Yep, mine smelled terrible when s/he died.


----------



## peachii (Jan 6, 2013)

I've never quarantined any snails for more than a few hours to acclimate them to my water/temps. After being shipped I do keep them in a separate tank for a few hours just to make sure they are all moving around and alive. Don't want to drop a dead snail in the tank with the beloved fishies. Giving them an algae wafer is often enough incentive to get them moving after coming out of the shipping bag.


----------



## Silverfang (Mar 25, 2011)

Also, if the trap door is loose, or can be pulled out, dead snail


----------



## PetMania (Mar 28, 2013)

Oh, okay. Luckily I have plenty of algea wafers on hand.


----------



## PetMania (Mar 28, 2013)

Trap door?


----------



## peachii (Jan 6, 2013)

The trapdoor is the hard layer that protects them when they are pulled into their shells. It looks like a brown circle, it opens and shuts with them.


----------



## PetMania (Mar 28, 2013)

Thanks! Never heard of it until now.


----------



## Quinn (Apr 4, 2010)

Mystery snails can be very temperamental to water conditions sometimes.

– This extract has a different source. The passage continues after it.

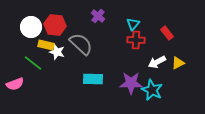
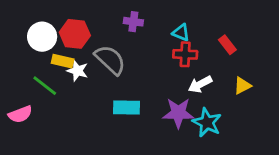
purple cross: (98, 16) -> (133, 22), turned -32
cyan triangle: (133, 24) -> (181, 33), turned -48
white arrow: (157, 62) -> (200, 84), moved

Some of mine acclimated to my tank no problem, but other floated in their shell for days. They can and do float at will, for a variety of reasons, but if you don't acclimate and just dump them in and have some floaters don't worry too much (unless they stink as noted obviously).
It's a mixed bag on acclimation needs and techniques, so whatever you are comfortable doing do. When I got my snails they all came in very little water, so there wasn't much acclimation I could do, I didn't have any small containers that the amount of water they had would have been sufficient to cover them anyway. I did leave them in a KK with their bag water and tank water over night (or for my first snail for 2ish weeks) while I finished setting up the tank(s).
Not sure if we can link, but apple snail dot net has good info on them. Research before you get em! The trapdoor is only one of their many interesting attributes


----------